1発撃ってみて、あまりの反動と音の大きさに仰天しました。渾身の力で手首を固定させているつもりなのに、発砲した瞬間に手首がひっくり返ってしまうのです。これは本当に、遊び半分ではできません(いや、遊びなんですが……)。今まで自分は“的当て”モノが得意だと思っていたけれど、あれらとはまったく別物の体験です。重さ、音、反動。この驚きは、実弾を撃ったことのある人にしか知り得ない世界です。高い値段も、人命を奪うことのできる武器を安全に扱うことを考えれば、妥当だと思います。
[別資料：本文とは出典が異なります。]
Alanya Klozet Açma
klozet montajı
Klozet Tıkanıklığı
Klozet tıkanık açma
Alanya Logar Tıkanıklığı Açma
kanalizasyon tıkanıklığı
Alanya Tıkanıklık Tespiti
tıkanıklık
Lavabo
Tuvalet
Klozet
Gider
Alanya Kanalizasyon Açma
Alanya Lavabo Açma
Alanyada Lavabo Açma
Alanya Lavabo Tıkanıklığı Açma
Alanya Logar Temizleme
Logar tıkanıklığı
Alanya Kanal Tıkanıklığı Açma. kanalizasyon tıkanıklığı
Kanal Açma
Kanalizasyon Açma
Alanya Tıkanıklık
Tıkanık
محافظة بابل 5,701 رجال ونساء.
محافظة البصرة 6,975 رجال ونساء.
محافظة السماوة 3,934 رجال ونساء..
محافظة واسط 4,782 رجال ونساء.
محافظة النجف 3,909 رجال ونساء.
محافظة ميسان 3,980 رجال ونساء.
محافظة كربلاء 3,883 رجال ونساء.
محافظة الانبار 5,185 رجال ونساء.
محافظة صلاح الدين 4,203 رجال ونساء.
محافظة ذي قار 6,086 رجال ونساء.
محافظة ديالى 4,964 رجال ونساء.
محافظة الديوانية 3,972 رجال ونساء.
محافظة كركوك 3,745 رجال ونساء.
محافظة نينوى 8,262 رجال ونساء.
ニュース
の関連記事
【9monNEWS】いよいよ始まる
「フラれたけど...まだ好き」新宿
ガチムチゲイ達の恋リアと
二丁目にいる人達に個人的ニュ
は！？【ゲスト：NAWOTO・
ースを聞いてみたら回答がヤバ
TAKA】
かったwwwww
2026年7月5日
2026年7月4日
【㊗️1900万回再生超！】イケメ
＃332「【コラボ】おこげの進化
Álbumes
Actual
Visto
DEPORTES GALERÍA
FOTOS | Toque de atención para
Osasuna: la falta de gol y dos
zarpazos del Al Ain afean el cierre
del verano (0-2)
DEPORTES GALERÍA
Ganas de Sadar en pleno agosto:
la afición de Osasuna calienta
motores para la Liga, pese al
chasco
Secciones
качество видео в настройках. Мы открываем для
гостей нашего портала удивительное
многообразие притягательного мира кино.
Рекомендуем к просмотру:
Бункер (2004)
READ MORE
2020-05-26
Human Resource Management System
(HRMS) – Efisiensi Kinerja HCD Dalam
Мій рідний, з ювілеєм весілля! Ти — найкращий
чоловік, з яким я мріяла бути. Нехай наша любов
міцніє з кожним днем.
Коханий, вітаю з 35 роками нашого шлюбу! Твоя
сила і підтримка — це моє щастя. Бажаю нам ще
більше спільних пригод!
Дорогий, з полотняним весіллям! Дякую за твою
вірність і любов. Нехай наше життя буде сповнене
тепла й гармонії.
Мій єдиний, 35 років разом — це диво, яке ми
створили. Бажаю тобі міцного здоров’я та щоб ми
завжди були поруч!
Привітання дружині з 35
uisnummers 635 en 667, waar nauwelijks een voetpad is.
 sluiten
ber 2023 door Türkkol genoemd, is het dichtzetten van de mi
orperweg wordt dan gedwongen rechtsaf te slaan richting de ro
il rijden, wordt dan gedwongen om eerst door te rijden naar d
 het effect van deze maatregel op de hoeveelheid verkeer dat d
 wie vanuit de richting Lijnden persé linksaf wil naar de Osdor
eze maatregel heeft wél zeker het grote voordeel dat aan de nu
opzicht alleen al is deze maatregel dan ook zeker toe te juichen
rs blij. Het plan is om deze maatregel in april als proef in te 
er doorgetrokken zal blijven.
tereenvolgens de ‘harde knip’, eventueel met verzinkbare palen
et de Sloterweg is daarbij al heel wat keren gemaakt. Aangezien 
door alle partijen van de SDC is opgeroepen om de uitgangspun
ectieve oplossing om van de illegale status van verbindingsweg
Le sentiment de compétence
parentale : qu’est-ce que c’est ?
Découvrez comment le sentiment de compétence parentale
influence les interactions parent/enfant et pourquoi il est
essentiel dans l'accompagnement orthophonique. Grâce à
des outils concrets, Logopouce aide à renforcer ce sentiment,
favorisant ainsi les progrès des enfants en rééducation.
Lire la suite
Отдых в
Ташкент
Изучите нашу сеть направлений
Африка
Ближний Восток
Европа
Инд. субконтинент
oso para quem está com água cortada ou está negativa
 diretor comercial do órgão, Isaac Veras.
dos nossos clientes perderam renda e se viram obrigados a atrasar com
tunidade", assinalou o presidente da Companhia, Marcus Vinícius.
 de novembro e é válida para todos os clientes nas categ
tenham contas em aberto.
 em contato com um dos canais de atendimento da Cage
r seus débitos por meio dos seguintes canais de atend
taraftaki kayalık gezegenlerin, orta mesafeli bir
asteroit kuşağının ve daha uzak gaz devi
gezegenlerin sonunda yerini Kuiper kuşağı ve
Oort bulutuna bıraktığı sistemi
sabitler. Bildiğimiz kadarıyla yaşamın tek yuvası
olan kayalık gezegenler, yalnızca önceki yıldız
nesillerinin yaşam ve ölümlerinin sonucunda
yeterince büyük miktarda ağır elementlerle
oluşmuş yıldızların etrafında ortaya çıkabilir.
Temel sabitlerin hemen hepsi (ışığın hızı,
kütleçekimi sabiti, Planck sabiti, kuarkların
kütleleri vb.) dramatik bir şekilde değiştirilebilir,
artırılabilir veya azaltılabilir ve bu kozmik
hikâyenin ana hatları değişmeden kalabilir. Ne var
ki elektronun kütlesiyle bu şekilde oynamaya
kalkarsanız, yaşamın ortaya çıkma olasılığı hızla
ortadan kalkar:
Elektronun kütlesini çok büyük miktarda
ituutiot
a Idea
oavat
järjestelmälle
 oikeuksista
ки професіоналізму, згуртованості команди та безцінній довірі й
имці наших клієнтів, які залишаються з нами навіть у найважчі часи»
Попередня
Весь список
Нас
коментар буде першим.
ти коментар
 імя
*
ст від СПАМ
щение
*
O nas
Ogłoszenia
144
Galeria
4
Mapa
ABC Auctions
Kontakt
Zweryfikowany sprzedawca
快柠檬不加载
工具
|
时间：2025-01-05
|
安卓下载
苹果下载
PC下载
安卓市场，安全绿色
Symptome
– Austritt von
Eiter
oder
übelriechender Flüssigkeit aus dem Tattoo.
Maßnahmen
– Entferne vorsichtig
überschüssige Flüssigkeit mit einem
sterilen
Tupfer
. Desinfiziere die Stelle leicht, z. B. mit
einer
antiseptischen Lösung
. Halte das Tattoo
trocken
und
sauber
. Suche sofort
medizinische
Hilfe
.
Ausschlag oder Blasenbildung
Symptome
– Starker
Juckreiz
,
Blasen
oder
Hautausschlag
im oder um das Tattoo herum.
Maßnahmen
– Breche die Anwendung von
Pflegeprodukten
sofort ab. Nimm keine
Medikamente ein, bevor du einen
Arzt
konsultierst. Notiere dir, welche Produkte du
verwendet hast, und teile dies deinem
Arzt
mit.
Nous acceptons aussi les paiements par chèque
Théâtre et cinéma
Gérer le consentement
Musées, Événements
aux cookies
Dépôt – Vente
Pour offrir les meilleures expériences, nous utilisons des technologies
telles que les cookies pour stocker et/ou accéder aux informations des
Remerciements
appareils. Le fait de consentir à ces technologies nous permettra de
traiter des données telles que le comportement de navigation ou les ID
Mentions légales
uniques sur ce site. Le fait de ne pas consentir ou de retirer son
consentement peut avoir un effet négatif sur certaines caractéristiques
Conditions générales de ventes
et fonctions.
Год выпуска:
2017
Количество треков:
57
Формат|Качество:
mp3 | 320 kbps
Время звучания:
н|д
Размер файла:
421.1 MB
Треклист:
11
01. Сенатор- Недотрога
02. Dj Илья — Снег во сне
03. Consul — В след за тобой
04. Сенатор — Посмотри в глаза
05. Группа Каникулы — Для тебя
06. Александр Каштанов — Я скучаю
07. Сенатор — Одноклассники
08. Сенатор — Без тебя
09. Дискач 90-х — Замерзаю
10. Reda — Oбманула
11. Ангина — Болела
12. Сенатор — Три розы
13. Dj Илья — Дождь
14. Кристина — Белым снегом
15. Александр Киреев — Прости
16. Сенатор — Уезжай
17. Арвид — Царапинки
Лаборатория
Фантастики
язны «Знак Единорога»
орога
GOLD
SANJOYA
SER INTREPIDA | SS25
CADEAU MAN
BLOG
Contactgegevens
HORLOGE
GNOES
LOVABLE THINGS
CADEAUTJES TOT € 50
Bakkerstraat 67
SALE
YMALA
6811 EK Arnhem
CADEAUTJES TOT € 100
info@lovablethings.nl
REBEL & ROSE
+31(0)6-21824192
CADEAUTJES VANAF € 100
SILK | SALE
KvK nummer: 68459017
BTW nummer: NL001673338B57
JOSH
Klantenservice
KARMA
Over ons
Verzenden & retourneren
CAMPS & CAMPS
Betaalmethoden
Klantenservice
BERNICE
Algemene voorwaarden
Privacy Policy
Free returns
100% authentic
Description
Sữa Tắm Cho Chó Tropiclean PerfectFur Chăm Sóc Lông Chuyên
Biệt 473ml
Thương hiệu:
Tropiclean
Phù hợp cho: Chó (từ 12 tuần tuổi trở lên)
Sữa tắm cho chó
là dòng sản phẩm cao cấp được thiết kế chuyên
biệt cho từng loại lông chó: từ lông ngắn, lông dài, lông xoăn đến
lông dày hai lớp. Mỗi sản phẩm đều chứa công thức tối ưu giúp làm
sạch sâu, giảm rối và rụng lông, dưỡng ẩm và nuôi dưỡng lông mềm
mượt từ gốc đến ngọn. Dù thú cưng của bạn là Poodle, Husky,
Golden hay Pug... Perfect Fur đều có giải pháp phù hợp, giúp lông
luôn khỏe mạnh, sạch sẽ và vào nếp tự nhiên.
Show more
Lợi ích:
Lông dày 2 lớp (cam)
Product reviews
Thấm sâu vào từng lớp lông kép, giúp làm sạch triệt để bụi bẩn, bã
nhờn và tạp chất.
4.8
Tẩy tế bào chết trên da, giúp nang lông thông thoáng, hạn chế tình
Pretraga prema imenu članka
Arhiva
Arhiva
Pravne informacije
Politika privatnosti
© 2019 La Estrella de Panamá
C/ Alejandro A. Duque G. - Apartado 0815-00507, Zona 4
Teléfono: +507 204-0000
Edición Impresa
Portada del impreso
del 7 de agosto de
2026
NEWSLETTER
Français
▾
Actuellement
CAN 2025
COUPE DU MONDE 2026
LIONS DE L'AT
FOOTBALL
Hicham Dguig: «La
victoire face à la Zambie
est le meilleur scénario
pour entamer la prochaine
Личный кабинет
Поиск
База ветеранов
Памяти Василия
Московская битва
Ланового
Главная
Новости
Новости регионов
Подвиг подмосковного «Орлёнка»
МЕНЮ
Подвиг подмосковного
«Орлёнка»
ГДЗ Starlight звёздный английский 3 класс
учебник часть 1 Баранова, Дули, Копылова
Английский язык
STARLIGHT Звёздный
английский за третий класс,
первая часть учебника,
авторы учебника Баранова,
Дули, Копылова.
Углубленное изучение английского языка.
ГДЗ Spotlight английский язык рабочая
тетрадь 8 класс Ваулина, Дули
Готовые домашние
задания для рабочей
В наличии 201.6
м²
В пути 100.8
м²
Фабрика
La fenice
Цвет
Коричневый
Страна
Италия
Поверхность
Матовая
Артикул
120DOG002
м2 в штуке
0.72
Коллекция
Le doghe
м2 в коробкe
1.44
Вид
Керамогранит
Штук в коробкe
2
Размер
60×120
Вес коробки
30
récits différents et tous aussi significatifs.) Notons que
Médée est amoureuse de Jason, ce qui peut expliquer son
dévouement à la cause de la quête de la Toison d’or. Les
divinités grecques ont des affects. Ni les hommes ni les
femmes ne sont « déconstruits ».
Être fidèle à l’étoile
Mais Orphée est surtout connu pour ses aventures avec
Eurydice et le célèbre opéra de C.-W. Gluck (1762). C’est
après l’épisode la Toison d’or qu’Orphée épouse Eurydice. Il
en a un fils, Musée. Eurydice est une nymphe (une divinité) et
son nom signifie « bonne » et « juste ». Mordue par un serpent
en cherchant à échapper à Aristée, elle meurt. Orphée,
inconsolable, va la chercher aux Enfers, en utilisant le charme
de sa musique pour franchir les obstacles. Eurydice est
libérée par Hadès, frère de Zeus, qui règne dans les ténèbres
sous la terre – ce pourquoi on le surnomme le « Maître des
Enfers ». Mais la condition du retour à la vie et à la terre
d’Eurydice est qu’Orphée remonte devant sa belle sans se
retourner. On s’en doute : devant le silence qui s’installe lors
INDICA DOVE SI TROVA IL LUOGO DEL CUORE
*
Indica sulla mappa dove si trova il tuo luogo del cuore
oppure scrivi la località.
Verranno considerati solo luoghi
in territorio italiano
射撃スペースにはスタッフがマンツーマンで付きます 射撃スペースにはスタッフがマンツーマンで付きます

ミーハー気分で行ったものの、重みのある体験に

実弾の穴が生々しく空いたターゲットペーパーは、お土産に持ち帰れます。いい記念になりますよ。また、実物ではダメですが、モデルガンを構えての記念撮影もできます。とにかく貴重な体験をしました。歓声をあげている女性もいましたが、実は私は、とうていそんな気持ちになれませんでした。遊びというには、あまりにも生々しい体験というか……、やっぱり、拳銃を触ったときに恐ろしさでゾクッとする感覚は、人間なら当然の反応かと思います。くりかえし遊ぶうちにすっかり慣れてしまうのかもしれませんが。このように、さまざまな意味で、一度はやってみる価値のあるものでしょう。明洞に来たら、試しに立ち寄ってみてくださいね!